By Kimon Brown:
Over the last several months, I have had the privilege to interview and feature many of my friends and neighbors here in this monthly column. This experience has been very rewarding and really has been a privilege. This month I would like to write about my hometown.
Most of those who know me know I am not from “round here”. I grew up in the southwest in Las Vegas, Nevada. When I was young Las Vegas was a sleepy little town. I remember signs in town detailing the population of Clark County, a very large geographic area, as 250,000. This was in the mid 60’s. Las Vegas now is a major metropolitan area with millions of residents.
10 years ago after my mother passed away my wife and I decided we didn’t want to live in a smaller version of Los Angeles and began the search for a new home. Barb, my wife searched online and found a lovely house at the end of a red clay dirt road here in Grand Bay. She was convinced that was our future home. I tried to tell here that we knew nothing about the area or the life we could have there and not to get her hopes up. Besides that, we had things to settle up in Las Vegas and a business as well as home to sell and close out.
The home at the end of the road waited for us and several months later we made the trip out and looked at about 14 homes in Mobile and Baldwin county. The home at the end of the dirt road was the one that kept drawing us back. During our visit, we found ourselves walking through what was an old pecan orchard and I looked across to Barb who was with a couple of our friends from Georgia and the realtor and the current owner. She looked beautiful in the sparkling Alabama sun. She was in tears. They were tears of joy. I knew this was our future home, but I was worried that it would be tough to make a deal if anyone saw how emotional she was about this property. Fortunately, we came to a deal and soon moved into our home.
We really for the first time in our lives felt at home. We had a lovely property and found exceptional friends and neighbors. The joy in our lives was amazing. We had a small homestead farm and raised dairy goats, grew a 1-acre garden and lived a great life for a few years.
Sadly after a short period of magical fairytale happily ever after, Barb became sick and was diagnosed with stage 3c ovarian cancer. At diagnoses, she was told this would kill her, not that day but it would eventually take her life. Fortunately for us we were in a position where I could care for her and we spent the next 3 years fighting this disease with everything we could. As horrific as the end result was we had each other and a long slow goodbye. Barb Passed away just over 6 years ago on October 30, 2009.
During the course of the hardest and darkest times of our lives, we had the wonderful experience of being surrounded by love and friendship. Neighbors found ways to show their love and support. Having the support of so many wonderful people in town was exceptional. Some as close as 600 yards across the road and some from all over South Mobile County. It didn’t matter if we were at my front gate, Mitchell Cancer Center, Greer’s Food Tiger or the St. Elmo feed store. Someone was there to wrap their arms around us and tell us they cared. We somehow fell in with so many lovely people. After Barb died they continued their love and kindness for me.

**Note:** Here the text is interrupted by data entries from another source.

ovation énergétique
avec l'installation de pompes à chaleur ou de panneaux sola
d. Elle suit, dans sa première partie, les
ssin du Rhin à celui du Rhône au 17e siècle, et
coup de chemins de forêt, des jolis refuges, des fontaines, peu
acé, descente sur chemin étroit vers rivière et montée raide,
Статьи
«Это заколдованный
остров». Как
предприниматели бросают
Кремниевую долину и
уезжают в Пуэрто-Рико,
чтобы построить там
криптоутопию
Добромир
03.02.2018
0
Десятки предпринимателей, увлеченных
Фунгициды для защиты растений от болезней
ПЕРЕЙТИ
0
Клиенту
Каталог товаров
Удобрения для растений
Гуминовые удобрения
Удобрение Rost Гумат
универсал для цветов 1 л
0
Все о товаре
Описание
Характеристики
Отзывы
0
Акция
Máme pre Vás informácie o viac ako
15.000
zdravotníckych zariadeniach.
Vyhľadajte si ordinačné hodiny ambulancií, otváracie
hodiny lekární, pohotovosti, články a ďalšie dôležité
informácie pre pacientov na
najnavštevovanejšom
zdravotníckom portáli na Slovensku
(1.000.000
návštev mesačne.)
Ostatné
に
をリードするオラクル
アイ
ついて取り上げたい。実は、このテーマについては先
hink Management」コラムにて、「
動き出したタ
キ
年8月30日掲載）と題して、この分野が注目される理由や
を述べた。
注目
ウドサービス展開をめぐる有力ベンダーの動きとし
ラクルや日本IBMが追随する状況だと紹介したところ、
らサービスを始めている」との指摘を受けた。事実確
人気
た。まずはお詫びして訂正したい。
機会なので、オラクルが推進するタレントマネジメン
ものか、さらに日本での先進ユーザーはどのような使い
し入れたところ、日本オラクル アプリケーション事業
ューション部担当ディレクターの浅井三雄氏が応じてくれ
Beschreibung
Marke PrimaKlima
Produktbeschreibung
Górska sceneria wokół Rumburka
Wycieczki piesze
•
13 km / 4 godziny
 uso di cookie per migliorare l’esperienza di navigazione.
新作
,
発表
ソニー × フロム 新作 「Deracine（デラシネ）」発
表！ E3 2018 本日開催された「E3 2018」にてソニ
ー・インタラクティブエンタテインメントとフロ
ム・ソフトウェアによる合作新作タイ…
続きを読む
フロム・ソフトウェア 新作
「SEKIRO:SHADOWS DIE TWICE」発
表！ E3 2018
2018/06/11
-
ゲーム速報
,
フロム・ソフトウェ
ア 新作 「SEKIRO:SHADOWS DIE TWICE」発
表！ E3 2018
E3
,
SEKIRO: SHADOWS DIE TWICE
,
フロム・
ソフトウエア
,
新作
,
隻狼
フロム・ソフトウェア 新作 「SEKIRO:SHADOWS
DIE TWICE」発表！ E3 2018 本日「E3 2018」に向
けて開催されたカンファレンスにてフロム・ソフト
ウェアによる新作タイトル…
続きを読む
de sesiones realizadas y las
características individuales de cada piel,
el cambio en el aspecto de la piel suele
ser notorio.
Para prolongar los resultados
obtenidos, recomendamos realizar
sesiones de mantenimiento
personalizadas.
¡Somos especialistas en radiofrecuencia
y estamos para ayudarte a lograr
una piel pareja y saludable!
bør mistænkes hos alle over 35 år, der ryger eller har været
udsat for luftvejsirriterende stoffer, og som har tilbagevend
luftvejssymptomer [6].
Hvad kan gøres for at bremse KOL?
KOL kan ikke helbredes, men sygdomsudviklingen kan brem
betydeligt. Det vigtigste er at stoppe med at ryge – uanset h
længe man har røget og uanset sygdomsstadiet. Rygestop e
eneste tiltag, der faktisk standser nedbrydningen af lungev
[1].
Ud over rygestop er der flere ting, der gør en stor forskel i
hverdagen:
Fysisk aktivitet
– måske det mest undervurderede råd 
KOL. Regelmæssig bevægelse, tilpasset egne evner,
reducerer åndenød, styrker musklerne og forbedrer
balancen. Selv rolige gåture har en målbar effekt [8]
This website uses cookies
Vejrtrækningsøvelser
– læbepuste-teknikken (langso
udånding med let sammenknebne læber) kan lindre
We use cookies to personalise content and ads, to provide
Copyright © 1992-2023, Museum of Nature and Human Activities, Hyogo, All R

I tell people after my loss something inside was broken. The fine people in Grand Bay helped me repair that broken part of me. You can still see the cracks, but the repairs have made me much stronger for the wear. It is because of that when asked “Where are you from?” I can say, “I am from Grand Bay “now”.
We all are truly fortunate to be able to call this special place home and I will never be able to repay the kindness I have been shown here. What I can do is try and help the legacy of love and kindness continue. Ask me sometime about our community and I guarantee you will hear the love in my voice.